→ PROBLEM STATEMENT: Report each line of the entries below that has the word "style" in it.

→ AVAILABLE RECORDS:
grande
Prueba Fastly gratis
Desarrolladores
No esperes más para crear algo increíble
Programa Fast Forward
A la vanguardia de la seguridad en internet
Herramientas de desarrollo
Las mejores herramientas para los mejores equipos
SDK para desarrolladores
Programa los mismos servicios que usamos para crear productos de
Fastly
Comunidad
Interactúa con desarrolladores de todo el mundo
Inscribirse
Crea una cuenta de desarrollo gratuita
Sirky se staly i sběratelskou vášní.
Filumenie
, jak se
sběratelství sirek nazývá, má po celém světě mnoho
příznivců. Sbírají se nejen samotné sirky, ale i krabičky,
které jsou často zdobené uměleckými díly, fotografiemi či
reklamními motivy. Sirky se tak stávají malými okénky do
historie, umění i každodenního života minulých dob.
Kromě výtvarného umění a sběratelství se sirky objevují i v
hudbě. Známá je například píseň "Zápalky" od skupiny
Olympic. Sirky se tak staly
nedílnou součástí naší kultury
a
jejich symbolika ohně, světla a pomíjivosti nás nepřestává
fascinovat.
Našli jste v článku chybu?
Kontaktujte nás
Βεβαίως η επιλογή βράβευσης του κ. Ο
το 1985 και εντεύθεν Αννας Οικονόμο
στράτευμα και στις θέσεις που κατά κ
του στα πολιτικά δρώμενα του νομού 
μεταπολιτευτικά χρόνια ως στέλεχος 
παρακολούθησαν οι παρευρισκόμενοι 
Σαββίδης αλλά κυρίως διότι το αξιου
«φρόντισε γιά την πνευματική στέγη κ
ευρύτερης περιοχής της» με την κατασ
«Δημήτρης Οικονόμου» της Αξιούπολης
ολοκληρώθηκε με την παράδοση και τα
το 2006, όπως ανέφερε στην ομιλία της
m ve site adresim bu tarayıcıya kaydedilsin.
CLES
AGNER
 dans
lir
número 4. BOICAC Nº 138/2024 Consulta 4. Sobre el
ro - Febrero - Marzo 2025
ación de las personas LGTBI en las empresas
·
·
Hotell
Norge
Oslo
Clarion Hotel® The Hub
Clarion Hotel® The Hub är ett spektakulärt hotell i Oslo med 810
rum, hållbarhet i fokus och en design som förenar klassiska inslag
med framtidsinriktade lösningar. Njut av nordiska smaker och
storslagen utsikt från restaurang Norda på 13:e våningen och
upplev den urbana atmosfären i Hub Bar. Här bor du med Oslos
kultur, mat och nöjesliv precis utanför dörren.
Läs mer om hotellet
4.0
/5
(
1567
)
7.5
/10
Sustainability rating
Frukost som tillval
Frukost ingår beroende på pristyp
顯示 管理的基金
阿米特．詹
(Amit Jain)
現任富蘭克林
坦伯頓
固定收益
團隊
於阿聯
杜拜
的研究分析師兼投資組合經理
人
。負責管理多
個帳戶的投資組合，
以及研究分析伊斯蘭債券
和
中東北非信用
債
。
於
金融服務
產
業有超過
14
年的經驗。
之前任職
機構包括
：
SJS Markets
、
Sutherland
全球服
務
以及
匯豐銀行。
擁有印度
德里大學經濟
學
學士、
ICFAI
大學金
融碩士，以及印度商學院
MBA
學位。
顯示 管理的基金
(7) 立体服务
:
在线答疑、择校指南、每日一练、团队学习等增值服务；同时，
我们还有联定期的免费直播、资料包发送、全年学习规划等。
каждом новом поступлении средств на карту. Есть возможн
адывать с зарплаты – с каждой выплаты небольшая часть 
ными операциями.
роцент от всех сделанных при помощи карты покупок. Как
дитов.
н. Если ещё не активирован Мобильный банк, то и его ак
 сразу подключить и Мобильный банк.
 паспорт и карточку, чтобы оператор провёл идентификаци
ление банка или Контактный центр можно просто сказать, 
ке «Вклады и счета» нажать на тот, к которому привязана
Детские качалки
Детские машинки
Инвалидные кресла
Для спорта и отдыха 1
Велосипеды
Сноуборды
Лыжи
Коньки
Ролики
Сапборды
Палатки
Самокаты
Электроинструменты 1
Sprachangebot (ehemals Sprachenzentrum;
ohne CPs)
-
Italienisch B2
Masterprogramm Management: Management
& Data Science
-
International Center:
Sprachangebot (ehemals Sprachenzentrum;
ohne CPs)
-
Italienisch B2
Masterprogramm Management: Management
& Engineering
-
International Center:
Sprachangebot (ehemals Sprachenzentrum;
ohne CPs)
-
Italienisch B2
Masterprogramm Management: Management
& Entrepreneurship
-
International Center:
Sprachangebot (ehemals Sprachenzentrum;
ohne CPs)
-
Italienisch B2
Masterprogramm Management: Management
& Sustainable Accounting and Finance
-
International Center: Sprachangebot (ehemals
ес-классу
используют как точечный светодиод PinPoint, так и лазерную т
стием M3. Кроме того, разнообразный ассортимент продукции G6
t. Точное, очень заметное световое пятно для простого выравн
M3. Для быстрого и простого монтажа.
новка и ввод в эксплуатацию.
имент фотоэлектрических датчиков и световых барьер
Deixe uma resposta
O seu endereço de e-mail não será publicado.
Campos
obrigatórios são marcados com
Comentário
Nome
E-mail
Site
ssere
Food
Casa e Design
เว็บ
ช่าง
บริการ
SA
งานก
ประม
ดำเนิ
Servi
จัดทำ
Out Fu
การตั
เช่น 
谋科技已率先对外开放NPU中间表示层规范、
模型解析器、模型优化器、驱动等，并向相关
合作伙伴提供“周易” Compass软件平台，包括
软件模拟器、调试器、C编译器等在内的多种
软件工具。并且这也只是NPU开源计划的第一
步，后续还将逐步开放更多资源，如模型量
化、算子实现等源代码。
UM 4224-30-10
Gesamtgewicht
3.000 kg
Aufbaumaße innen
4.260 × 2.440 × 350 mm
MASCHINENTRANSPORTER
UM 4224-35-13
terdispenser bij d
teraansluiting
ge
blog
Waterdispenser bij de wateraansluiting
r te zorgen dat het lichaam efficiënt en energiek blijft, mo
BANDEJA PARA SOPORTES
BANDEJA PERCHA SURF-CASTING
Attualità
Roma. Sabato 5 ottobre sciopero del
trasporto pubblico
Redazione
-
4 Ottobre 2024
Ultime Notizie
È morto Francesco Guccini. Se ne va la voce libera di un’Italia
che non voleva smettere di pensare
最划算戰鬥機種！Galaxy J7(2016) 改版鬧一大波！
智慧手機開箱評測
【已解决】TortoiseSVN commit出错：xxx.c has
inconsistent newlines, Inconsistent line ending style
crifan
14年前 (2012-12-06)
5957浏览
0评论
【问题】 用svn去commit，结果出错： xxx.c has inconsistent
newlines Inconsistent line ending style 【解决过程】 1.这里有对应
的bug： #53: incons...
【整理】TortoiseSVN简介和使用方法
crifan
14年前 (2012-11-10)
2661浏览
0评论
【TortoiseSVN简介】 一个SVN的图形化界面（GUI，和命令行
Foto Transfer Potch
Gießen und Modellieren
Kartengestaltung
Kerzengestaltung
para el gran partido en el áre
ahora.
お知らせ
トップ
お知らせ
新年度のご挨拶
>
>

→ WRITTEN ANSWER:
inconsistent newlines, Inconsistent line ending style
newlines Inconsistent line ending style 【解决过程】 1.这里有对应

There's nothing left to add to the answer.